As an author, Jordan D. Brown’s award-winning books include Micro Mania (Imagine, 2009), a close-up look at bacteria, bedbugs and other gross little creatures, and Robo World (Joseph Henry Press, 2005), a biography of a robot designer. He has served as an Educational Consultant for many children’s shows including Dinosaur Train. Visit him at www.jordandbrown.com
Scott Sampson is a Canadian-born dinosaur paleontologist, evolutionary biologist, and educator who presently serves as Research Curator at the Utah Museum of Natural History, University of Utah. After receiving his Ph.D. in Zoology from the University of Toronto in 1993, he spent a year working at the American Museum of Natural History in New York City, followed by five years as assistant professor of anatomy at the New York College of Osteopathic Medicine on Long Island. From 1999-2007, he held a dual position with the Utah Museum of Natural History and the Department of Geology and Geophysics at the University of Utah, serving for the last several years of that period as chief curator and associate professor, respectively. His research has focused on the ecology and evolution of Late Cretaceous dinosaurs, and he has conducted fieldwork in a number of countries, including Kenya, Zimbabwe, South Africa, Madagascar, Mexico, the United States, and Canada. His current research efforts are focused on a large scale project in Grand Staircase-Escalante National Monument, southern Utah, which has yielded abundant remains of a previously unknown assemblage of dinosaurs. Sampson has published numerous scientific and popular articles, and has lectured extensively to audiences of all ages on dinosaurs and evolution.
In 2007, Sampson moved to the San Francisco Bay Area of California. In addition to continuing dinosaur research through the University of Utah, he is now pursuing a range of new projects focused on education.

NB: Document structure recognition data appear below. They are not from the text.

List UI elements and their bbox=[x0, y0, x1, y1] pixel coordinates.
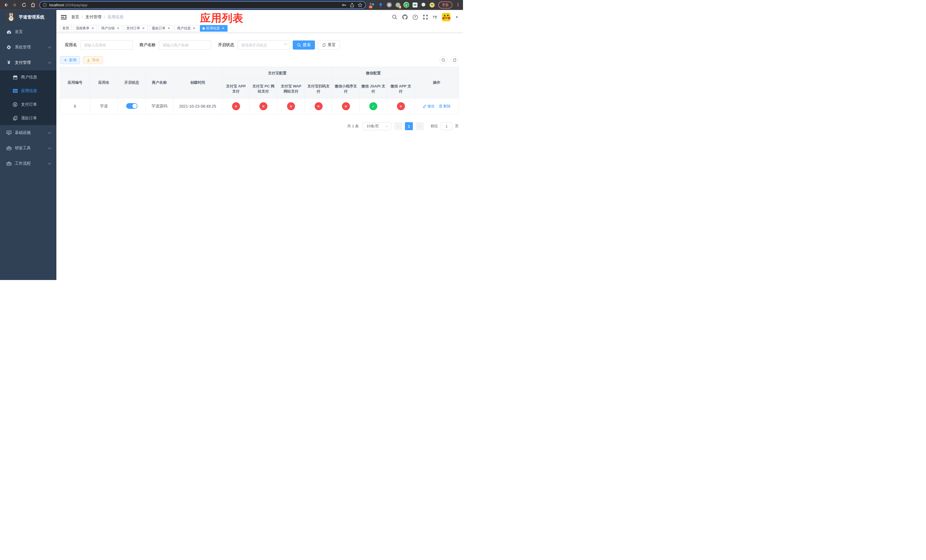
tag-home[interactable]: 首页 bbox=[60, 25, 72, 32]
close-icon[interactable]: ✕ bbox=[116, 26, 120, 30]
status-wechat-jsapi bbox=[369, 102, 377, 110]
extension-kite-icon[interactable] bbox=[378, 2, 384, 8]
delete-link[interactable]: 删除 bbox=[439, 104, 451, 109]
close-icon[interactable]: ✕ bbox=[221, 26, 225, 30]
status-select[interactable] bbox=[238, 41, 290, 50]
bookmark-star-icon[interactable] bbox=[358, 3, 363, 8]
sidebar-item-app-info[interactable]: 应用信息 bbox=[0, 84, 56, 98]
tag-app-info[interactable]: 应用信息✕ bbox=[200, 25, 227, 32]
sidebar-item-label: 基础设施 bbox=[15, 130, 31, 135]
sidebar-item-system[interactable]: 系统管理 bbox=[0, 39, 56, 55]
enable-toggle[interactable] bbox=[126, 103, 138, 109]
prev-page-button[interactable]: ‹ bbox=[394, 122, 402, 130]
svg-text:?: ? bbox=[414, 15, 416, 19]
reload-icon[interactable] bbox=[21, 2, 27, 8]
extension-recorder-icon[interactable]: 1 bbox=[395, 2, 401, 8]
col-status: 开启状态 bbox=[118, 67, 146, 98]
sidebar-item-home[interactable]: 首页 bbox=[0, 24, 56, 39]
reset-button[interactable]: 重置 bbox=[318, 41, 340, 50]
status-label: 开启状态 bbox=[218, 42, 234, 48]
tag-process-form[interactable]: 流程表单✕ bbox=[73, 25, 97, 32]
col-merchant: 商户名称 bbox=[146, 67, 173, 98]
share-icon[interactable] bbox=[350, 3, 354, 8]
group-alipay-config: 支付宝配置 bbox=[222, 67, 332, 79]
cell-created-time: 2021-10-23 08:49:25 bbox=[173, 98, 222, 114]
sidebar-item-merchant-info[interactable]: 商户信息 bbox=[0, 70, 56, 84]
document-copy-icon bbox=[12, 116, 18, 121]
breadcrumb-home[interactable]: 首页 bbox=[71, 15, 79, 20]
fullscreen-icon[interactable] bbox=[423, 15, 428, 20]
extension-emoji-icon[interactable] bbox=[429, 2, 435, 8]
header-search-icon[interactable] bbox=[392, 15, 397, 20]
browser-menu-icon[interactable]: ⋮ bbox=[456, 2, 460, 8]
close-icon[interactable]: ✕ bbox=[142, 26, 145, 30]
yen-icon: ¥ bbox=[6, 60, 11, 65]
add-button[interactable]: 新增 bbox=[60, 56, 80, 64]
app-logo[interactable]: 芋道管理系统 bbox=[0, 10, 56, 24]
avatar-caret-icon[interactable]: ▼ bbox=[455, 15, 458, 19]
next-page-button[interactable]: › bbox=[416, 122, 424, 130]
tag-user-group[interactable]: 用户分组✕ bbox=[98, 25, 123, 32]
export-button[interactable]: 导出 bbox=[83, 56, 103, 64]
briefcase-icon bbox=[6, 162, 11, 166]
sidebar-item-refund-orders[interactable]: 退款订单 bbox=[0, 111, 56, 125]
sidebar-item-label: 研发工具 bbox=[15, 145, 31, 151]
toolbox-icon bbox=[6, 146, 11, 150]
sidebar-item-label: 商户信息 bbox=[21, 75, 37, 80]
edit-link[interactable]: 修改 bbox=[423, 104, 435, 109]
tag-pay-order[interactable]: 支付订单✕ bbox=[124, 25, 148, 32]
extension-y-icon[interactable]: y bbox=[404, 2, 409, 8]
sidebar-item-label: 应用信息 bbox=[21, 88, 37, 94]
col-actions: 操作 bbox=[415, 67, 459, 98]
page-size-select[interactable]: 10条/页 bbox=[363, 122, 391, 130]
sidebar-item-workflow[interactable]: 工作流程 bbox=[0, 156, 56, 171]
cell-merchant: 芋道源码 bbox=[146, 98, 173, 114]
breadcrumb-payment[interactable]: 支付管理 bbox=[85, 15, 101, 20]
github-icon[interactable] bbox=[402, 14, 408, 20]
sidebar-item-payment[interactable]: ¥ 支付管理 bbox=[0, 55, 56, 70]
address-bar[interactable]: localhost:1024/pay/app bbox=[39, 1, 366, 9]
goto-page-input[interactable] bbox=[441, 122, 452, 130]
current-page[interactable]: 1 bbox=[405, 122, 413, 130]
site-info-icon[interactable] bbox=[43, 3, 47, 7]
avatar[interactable] bbox=[442, 13, 451, 21]
chrome-update-button[interactable]: 更新 bbox=[438, 2, 452, 9]
app-name-input[interactable] bbox=[80, 41, 133, 50]
logo-image bbox=[7, 13, 15, 21]
page-content: 应用名 商户名称 开启状态 bbox=[56, 33, 463, 280]
extension-chat-icon[interactable] bbox=[412, 2, 418, 8]
extension-command-icon[interactable]: ⌘ bbox=[386, 2, 392, 8]
navbar: 首页 / 支付管理 / 应用信息 应用列表 ? T bbox=[56, 10, 463, 24]
merchant-name-label: 商户名称 bbox=[139, 42, 156, 48]
help-icon[interactable]: ? bbox=[413, 15, 418, 20]
back-icon[interactable] bbox=[3, 2, 9, 8]
chevron-down-icon bbox=[48, 147, 51, 149]
status-wechat-app bbox=[397, 102, 405, 110]
tag-refund-order[interactable]: 退款订单✕ bbox=[149, 25, 173, 32]
font-size-icon[interactable]: TT bbox=[433, 15, 437, 20]
dashboard-icon bbox=[6, 30, 11, 34]
home-icon[interactable] bbox=[30, 2, 36, 8]
close-icon[interactable]: ✕ bbox=[192, 26, 196, 30]
status-alipay-pc bbox=[259, 102, 267, 110]
sidebar-item-dev-tools[interactable]: 研发工具 bbox=[0, 141, 56, 156]
show-search-button[interactable] bbox=[439, 56, 447, 64]
refresh-button[interactable] bbox=[451, 56, 459, 64]
search-button[interactable]: 搜索 bbox=[293, 41, 315, 50]
page-unit-label: 页 bbox=[455, 124, 459, 129]
close-icon[interactable]: ✕ bbox=[91, 26, 95, 30]
sidebar-collapse-icon[interactable] bbox=[61, 15, 67, 20]
sidebar-item-pay-orders[interactable]: 支付订单 bbox=[0, 98, 56, 111]
sidebar-item-infrastructure[interactable]: 基础设施 bbox=[0, 125, 56, 141]
close-icon[interactable]: ✕ bbox=[167, 26, 171, 30]
storefront-icon bbox=[12, 75, 18, 79]
forward-icon[interactable] bbox=[12, 2, 18, 8]
extension-puzzle-icon[interactable] bbox=[421, 2, 426, 8]
col-alipay-wap: 支付宝 WAP 网站支付 bbox=[277, 79, 305, 98]
password-key-icon[interactable] bbox=[342, 3, 346, 8]
table-toolbar: 新增 导出 bbox=[60, 56, 459, 64]
extension-blue-diamond-icon[interactable]: 10 bbox=[369, 2, 375, 8]
tag-merchant-info[interactable]: 商户信息✕ bbox=[174, 25, 198, 32]
col-wechat-jsapi: 微信 JSAPI 支付 bbox=[360, 79, 387, 98]
merchant-name-input[interactable] bbox=[159, 41, 211, 50]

Sampson was the primary scientific consultant and on-air host of the four-part Discovery Channel series Dinosaur Planet. Appearing as “Dr. Scott the Paleontologist,” he is presently serving the same pair of roles for the PBS children’s series called Dinosaur Train, produced by the Jim Henson Company. Sampson recently completed a book, Dinosaur Odyssey: Fossil Threads in the Web of Life (University of California Press, 2009), the first comprehensive review of dinosaur paleontology for a general audience in more than two decades. He is now at work on another general audience book, this one arguing for a radical shift in worldviews as a key factor in resolving the current sustainability crisis.